I think you are on the right track now, if you really want to bring down code size you have to check your every move and it's costs.
Strings are very expensive both as ansistrings (possible for e.g. arm, mips targets), there you will in most cases need to add heapmgr (Hint! Hint!) to make them properly work and the code for handling them is quite complex (--> big)
and also as shortstrings (avr) where they consume 256 bytes of precious ram on your stack for every function call that uses strings. Take a look at a function that concats two strings and returns the result, and while doing that say goodbye to 768 bytes of precious stack....
Also, for example using classes also increases code size, they need heapmgr and precious RAM is also used by VMT's when virtual methods are used.
The list goes on, when you want to keep codesize down you need to always check the generated assembler code and prepare for surprises
The question I always ask myself is WHY people today choose severely cpu and memory limited chips for freepascal...
I can understand it from the educational aspect, you learn a lot when trying to squeeze complex code into 32kb of Flash, but how many of the people using such a small system actually want to go through this learning curve?
There are quite capable and cheap boards out there in the sub-10$ range that offer 64-128kb of flash (look for STM32F103C8T6 or maple mini) and come with a stlinkv2 compatible debugger, there are even more capable boards with STM32F4 Chips (search for STM32F411CEU6) with 128kb RAM and 512kb Flash or ATSAMD21 Boards like Arduino-Zero or clones.
Thoses Chipsets eat through most of the limitations that come with todays freepascal, they have enough flash for some not so optimized code and they have enough CPU power to easily execute the complex string methods in freepascal.
Please do not misunderstand me, I like the smell of freshly generated assembler output of fpc, but I ask myself does everybody want to start that hard?
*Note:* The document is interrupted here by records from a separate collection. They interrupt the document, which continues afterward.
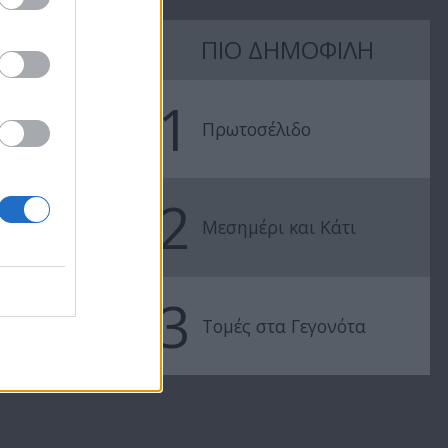
Summer
Summer
ΠΙΟ ΔΗΜΟΦΙΛΗ
17.08.20
07.08.20
1
Πρωτοσέλιδο
2
Μεσημέρι και Κάτι
3
Τομές στα Γεγονότα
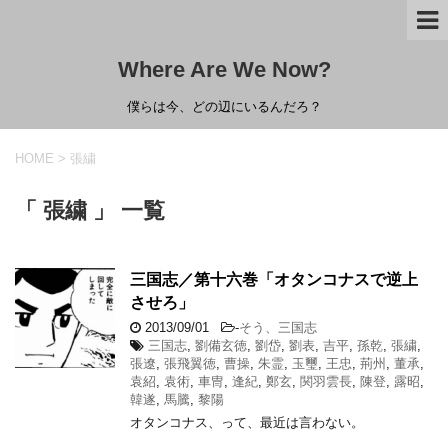
Where Are We Now?
僕らは今、どの辺にいるんだろ？
HOME
>
張繍
「 張繍 」 一覧
三国志／第十六巻「オタンコナスで逆上
させろ」
2013/09/01
-
そう、三国志
三国志
,
劉備玄徳
,
劉岱
,
劉表
,
吉平
,
孫乾
,
張繍
,
張遼
,
張飛翼徳
,
曹操
,
朱霊
,
玉璽
,
王忠
,
荊州
,
董承
,
袁紹
,
袁術
,
車冑
,
逢紀
,
鄭玄
,
関羽雲長
,
陳登
,
露昭
,
韓遂
,
馬騰
,
黎陽
オタンコナス、って、最近は言わない。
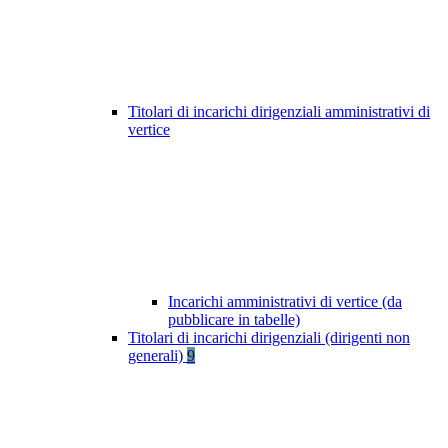
Titolari di incarichi dirigenziali amministrativi di
vertice
Incarichi amministrativi di vertice (da
pubblicare in tabelle)
Titolari di incarichi dirigenziali (dirigenti non
generali)
9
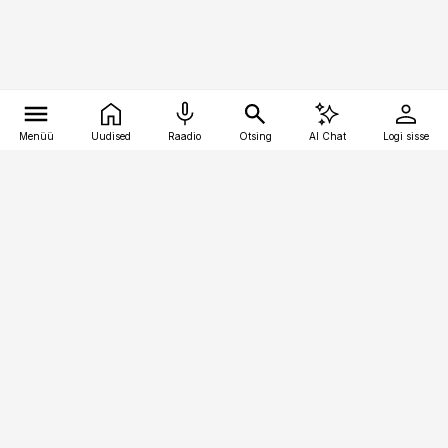
Menüü
Uudised
Raadio
Otsing
AI Chat
Logi sisse
Vana-Lõuna 39/1, 19094 Tallinn
(+372) 667 0111
toostusuudised@toostusuudised.ee
Telli
Reklaam
Firmast
Sisu kasutamisõigused
Ajakirjaniku
eetikakoodeks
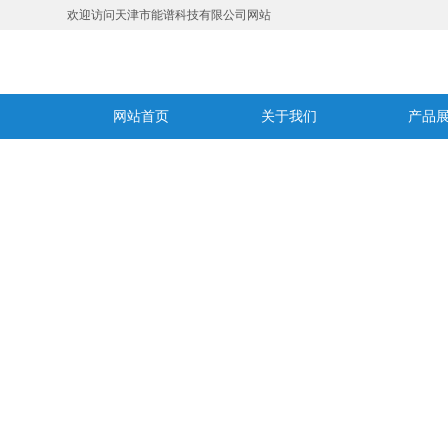
欢迎访问天津市能谱科技有限公司网站
网站首页
关于我们
产品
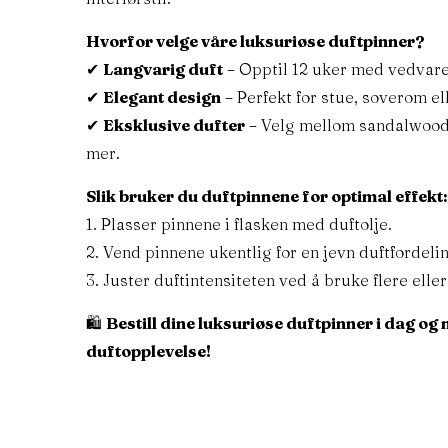
Hvorfor velge våre luksuriøse duftpinner?
Glommengata 5, 2211, Kongsvinger
✔
Langvarig duft
– Opptil 12 uker med vedvar
Duftlys
✔
Elegant design
– Perfekt for stue, soverom el
Støvkost.no AS Org.nr. 828 034 472
Duft pinne
✔
Eksklusive dufter
– Velg mellom sandalwood,
E-post:
post@vemba.no
mer.
Duftsett til 
Telefonnummer:
(+47) 936 13 907
Duftspray
Slik bruker du duftpinnene for optimal effekt
1. Plasser pinnene i flasken med duftolje.
2. Vend pinnene ukentlig for en jevn duftfordeli
3. Juster duftintensiteten ved å bruke flere elle
© 2026 Design By
Ovanap
| All Rights Reserved | V
🛍
Bestill dine luksuriøse duftpinner i dag og 
duftopplevelse!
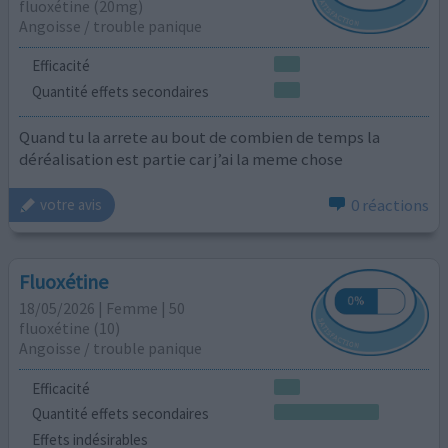
fluoxétine (20mg)
Angoisse / trouble panique
Efficacité
Quantité effets secondaires
Quand tu la arrete au bout de combien de temps la
déréalisation est partie car j’ai la meme chose
0 réactions
votre avis
Fluoxétine
18/05/2026 | Femme | 50
fluoxétine (10)
Angoisse / trouble panique
Efficacité
Quantité effets secondaires
Effets indésirables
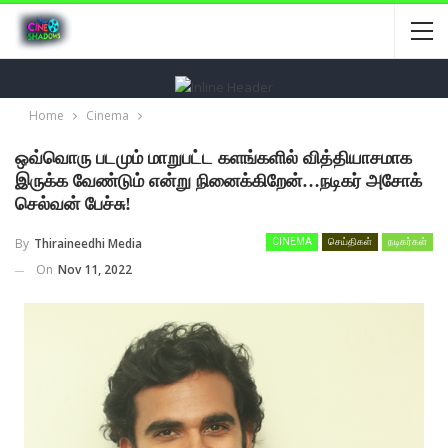
Home
Cinema
ஒவ்வொரு படமும் மாறுபட்ட களங்களில் வித்தியாசமாக
இருக்க வேண்டும் என்று நினைக்கிறேன்…நடிகர் அசோக்
செல்வன் பேச்சு!
By
Thiraineedhi Media
CINEMA
செய்திகள்
நடிகர்கள்
On
Nov 11, 2022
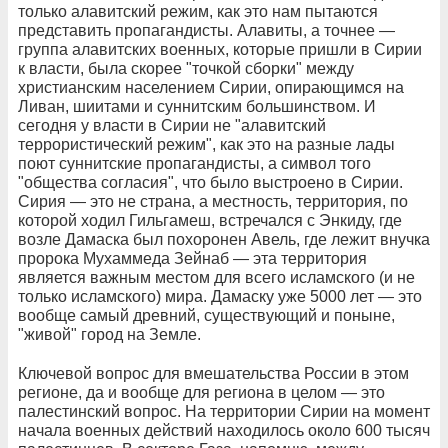
только алавитский режим, как это нам пытаются
представить пропагандисты. Алавиты, а точнее —
группа алавитских военных, которые пришли в Сирии
к власти, была скорее "точкой сборки" между
христианским населением Сирии, опирающимся на
Ливан, шиитами и суннитским большинством. И
сегодня у власти в Сирии не "алавитский
террористический режим", как это на разные лады
поют суннитские пропагандисты, а символ того
"общества согласия", что было выстроено в Сирии.
Сирия — это не страна, а местность, территория, по
которой ходил Гильгамеш, встречался с Энкиду, где
возле Дамаска был похоронен Авель, где лежит внучка
пророка Мухаммеда Зейнаб — эта территория
является важным местом для всего исламского (и не
только исламского) мира. Дамаску уже 5000 лет — это
вообще самый древний, существующий и поныне,
"живой" город на Земле.
Ключевой вопрос для вмешательства России в этом
регионе, да и вообще для региона в целом — это
палестинский вопрос. На территории Сирии на момент
начала военных действий находилось около 600 тысяч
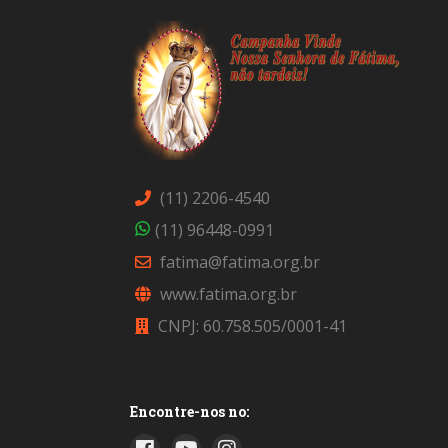
(11) 2206-4540
(11) 96448-0991
fatima@fatima.org.br
www.fatima.org.br
CNPJ: 60.758.505/0001-41
Encontre-nos no:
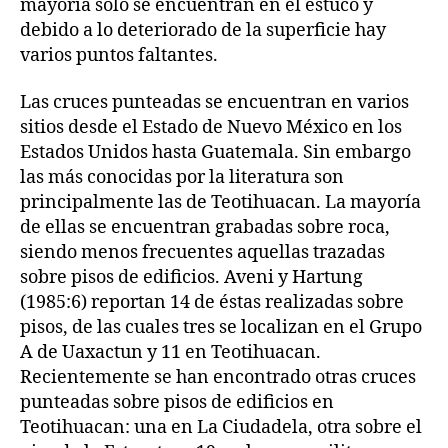
mayoría solo se encuentran en el estuco y
debido a lo deteriorado de la superficie hay
varios puntos faltantes.
Las cruces punteadas se encuentran en varios
sitios desde el Estado de Nuevo México en los
Estados Unidos hasta Guatemala. Sin embargo
las más conocidas por la literatura son
principalmente las de Teotihuacan. La mayoría
de ellas se encuentran grabadas sobre roca,
siendo menos frecuentes aquellas trazadas
sobre pisos de edificios. Aveni y Hartung
(1985:6) reportan 14 de éstas realizadas sobre
pisos, de las cuales tres se localizan en el Grupo
A de Uaxactun y 11 en Teotihuacan.
Recientemente se han encontrado otras cruces
punteadas sobre pisos de edificios en
Teotihuacan: una en La Ciudadela, otra sobre el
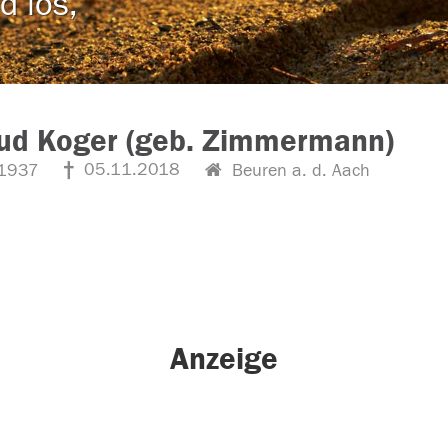
d los,
ud Koger (geb. Zimmermann)
05.11.2018
1937
Beuren a. d. Aach
Anzeige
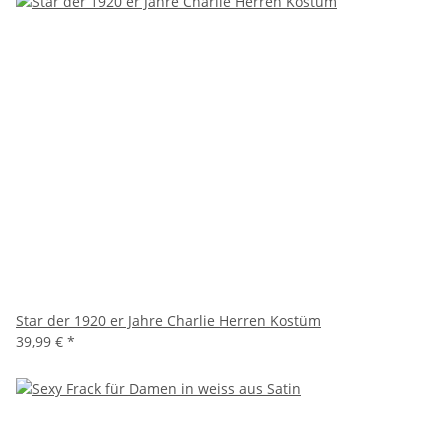
Star der 1920 er Jahre Charlie Herren Kostüm
39,99 €
*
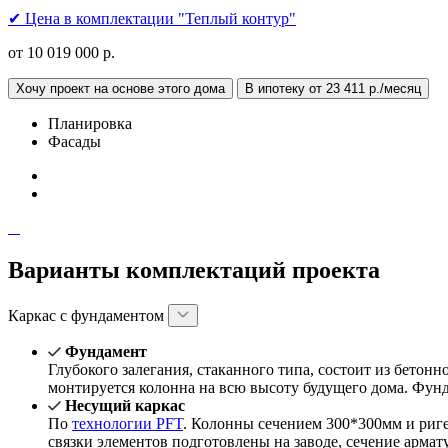
✔ Цена в комплектации "Теплый контур"
от 10 019 000 р.
Хочу проект на основе этого дома
В ипотеку от 23 411 р./месяц
Планировка
Фасады
Варианты комплектаций проекта
Каркас с фундаментом
Фундамент
Глубокого залегания, стаканного типа, состоит из бетон
монтируется колонна на всю высоту будущего дома. Фун
Несущий каркас
По
технологии PFT
. Колонны сечением 300*300мм и риг
связки элементов подготовлены на заводе, сечение арма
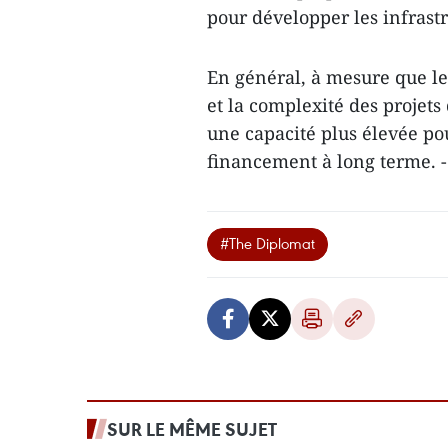
pour développer les infrastr
En général, à mesure que le
et la complexité des projets
une capacité plus élevée p
financement à long terme. 
#The Diplomat
SUR LE MÊME SUJET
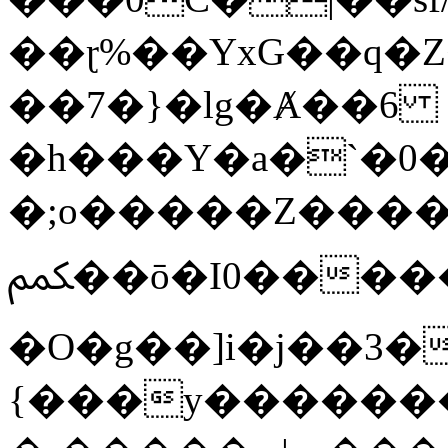
��ɽ%��YxG��q�
��7�}�lg�Ⱥ��6
�h���Y�a�`�0�
�;o�����Z������
ﶻ��ō�I0�����o�b�{L������3����2�O.z���/
�O�g��]i�j��3�u�̨S;�ܳ
{���y������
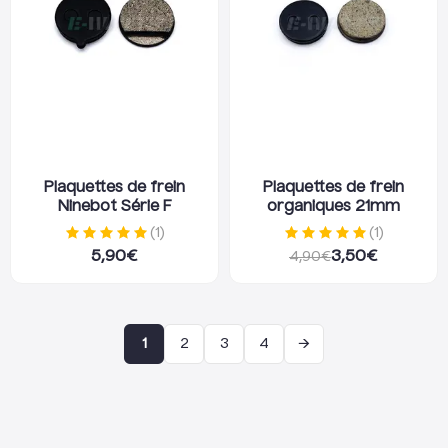
Plaquettes de frein
Plaquettes de frein
Ninebot Série F
organiques 21mm
(
1
)
(
1
)
5,90
€
3,50
€
4,90
€
→
1
2
3
4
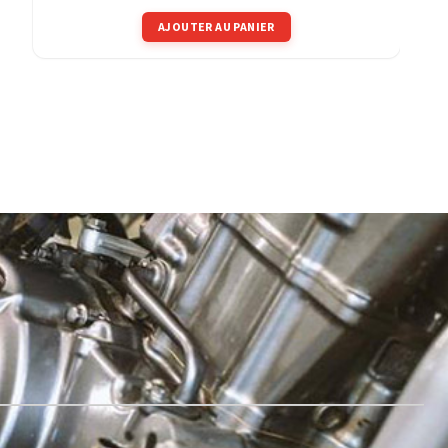
AJOUTER AU PANIER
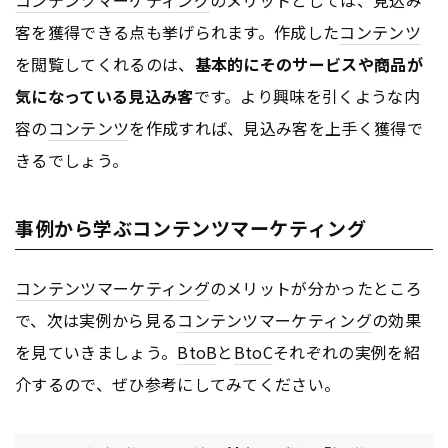
客を獲得できる点も挙げられます。作成した
コンテンツ
を閲覧してくれるのは、
基本的にそのサービスや商品が
気になっている見込み客
です。より興味を引くような内
容の
コンテンツ
を作成すれば、見込み客を上手く獲得で
きるでしょう。
事例から学ぶコンテンツマーケティング
コンテンツ
マーケティング
のメリットが分かったところ
で、次は実例から見る
コンテンツ
マーケティング
の効果
を見ていきましょう。
BtoB
と
BtoC
それぞれの実例を紹
介するので、ぜひ参考にしてみてください。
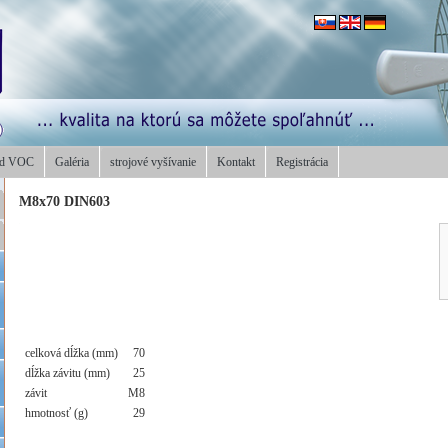
od VOC
Galéria
strojové vyšívanie
Kontakt
Registrácia
M8x70 DIN603
celková dĺžka (mm)
70
dĺžka závitu (mm)
25
závit
M8
hmotnosť (g)
29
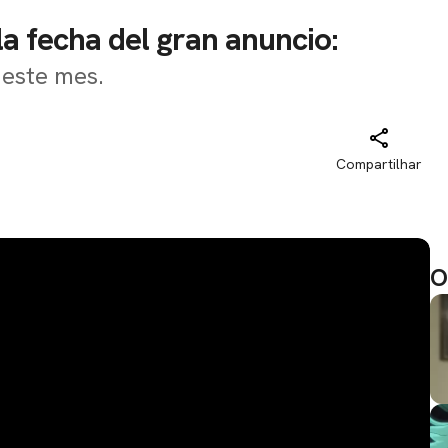
la fecha del gran anuncio:
 este mes.
Compartilhar
O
One could argue that AVR chips and older Arm Chips are easier to understand because of less complexity, but is this really true?
Me, I do not think so, you can also start simple with newer arm or mips chips, but there's a lot more (like DMA, advanced timers) that comes in handy once you have mastered the basics and start with the more challenging stuff.
But until that point you have already had a lot of fun with blinking LED's, OLED-Displays or whatever without hitting the out of RAM/Flash-Memory wall even once.
Michael